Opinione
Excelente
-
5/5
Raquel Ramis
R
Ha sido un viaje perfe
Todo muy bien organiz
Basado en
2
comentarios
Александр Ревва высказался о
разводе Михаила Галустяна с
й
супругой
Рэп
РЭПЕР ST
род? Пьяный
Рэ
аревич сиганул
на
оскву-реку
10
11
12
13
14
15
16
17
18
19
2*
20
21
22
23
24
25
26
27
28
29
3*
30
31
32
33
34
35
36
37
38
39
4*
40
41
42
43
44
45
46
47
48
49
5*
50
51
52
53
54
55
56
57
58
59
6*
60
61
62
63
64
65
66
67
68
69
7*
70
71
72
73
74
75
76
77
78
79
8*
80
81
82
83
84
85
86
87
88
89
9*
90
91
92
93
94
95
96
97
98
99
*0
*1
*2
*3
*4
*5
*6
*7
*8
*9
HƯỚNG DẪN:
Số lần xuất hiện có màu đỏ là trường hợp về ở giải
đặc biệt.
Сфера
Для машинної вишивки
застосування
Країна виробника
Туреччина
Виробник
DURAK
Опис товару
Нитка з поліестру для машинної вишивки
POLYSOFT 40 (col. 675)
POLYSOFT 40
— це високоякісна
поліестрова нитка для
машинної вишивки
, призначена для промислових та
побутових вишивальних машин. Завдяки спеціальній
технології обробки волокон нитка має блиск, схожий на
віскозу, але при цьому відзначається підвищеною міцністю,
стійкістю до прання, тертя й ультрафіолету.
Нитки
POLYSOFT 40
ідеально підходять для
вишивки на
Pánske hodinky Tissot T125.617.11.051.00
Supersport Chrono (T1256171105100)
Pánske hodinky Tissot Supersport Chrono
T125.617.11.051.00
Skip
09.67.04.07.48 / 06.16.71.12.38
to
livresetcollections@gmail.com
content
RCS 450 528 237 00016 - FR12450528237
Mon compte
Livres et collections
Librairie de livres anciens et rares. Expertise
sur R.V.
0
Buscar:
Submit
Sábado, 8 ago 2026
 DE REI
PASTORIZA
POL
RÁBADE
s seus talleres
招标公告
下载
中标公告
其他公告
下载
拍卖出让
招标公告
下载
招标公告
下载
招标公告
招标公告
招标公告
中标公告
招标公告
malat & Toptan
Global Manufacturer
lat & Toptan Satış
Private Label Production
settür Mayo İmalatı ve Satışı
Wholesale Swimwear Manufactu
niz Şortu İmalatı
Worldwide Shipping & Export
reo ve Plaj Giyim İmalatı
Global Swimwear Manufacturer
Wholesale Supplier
+ + + + + + +
All of the material above should be printed again exactly as it is.

### Response area
Opinione
Excelente
-
5/5
Raquel Ramis
R
Ha sido un viaje perfe
Todo muy bien organiz
Basado en
2
comentarios
Александр Ревва высказался о
разводе Михаила Галустяна с
й
супругой
Рэп
РЭПЕР ST
род? Пьяный
Рэ
аревич сиганул
на
оскву-реку
10
11
12
13
14
15
16
17
18
19
2*
20
21
22
23
24
25
26
27
28
29
3*
30
31
32
33
34
35
36
37
38
39
4*
40
41
42
43
44
45
46
47
48
49
5*
50
51
52
53
54
55
56
57
58
59
6*
60
61
62
63
64
65
66
67
68
69
7*
70
71
72
73
74
75
76
77
78
79
8*
80
81
82
83
84
85
86
87
88
89
9*
90
91
92
93
94
95
96
97
98
99
*0
*1
*2
*3
*4
*5
*6
*7
*8
*9
HƯỚNG DẪN:
Số lần xuất hiện có màu đỏ là trường hợp về ở giải
đặc biệt.
Сфера
Для машинної вишивки
застосування
Країна виробника
Туреччина
Виробник
DURAK
Опис товару
Нитка з поліестру для машинної вишивки
POLYSOFT 40 (col. 675)
POLYSOFT 40
— це високоякісна
поліестрова нитка для
машинної вишивки
, призначена для промислових та
побутових вишивальних машин. Завдяки спеціальній
технології обробки волокон нитка має блиск, схожий на
віскозу, але при цьому відзначається підвищеною міцністю,
стійкістю до прання, тертя й ультрафіолету.
Нитки
POLYSOFT 40
ідеально підходять для
вишивки на
Pánske hodinky Tissot T125.617.11.051.00
Supersport Chrono (T1256171105100)
Pánske hodinky Tissot Supersport Chrono
T125.617.11.051.00
Skip
09.67.04.07.48 / 06.16.71.12.38
to
livresetcollections@gmail.com
content
RCS 450 528 237 00016 - FR12450528237
Mon compte
Livres et collections
Librairie de livres anciens et rares. Expertise
sur R.V.
0
Buscar:
Submit
Sábado, 8 ago 2026
 DE REI
PASTORIZA
POL
RÁBADE
s seus talleres
招标公告
下载
中标公告
其他公告
下载
拍卖出让
招标公告
下载
招标公告
下载
招标公告
招标公告
招标公告
中标公告
招标公告
malat & Toptan
Global Manufacturer
lat & Toptan Satış
Private Label Production
settür Mayo İmalatı ve Satışı
Wholesale Swimwear Manufactu
niz Şortu İmalatı
Worldwide Shipping & Export
reo ve Plaj Giyim İmalatı
Global Swimwear Manufacturer
Wholesale Supplier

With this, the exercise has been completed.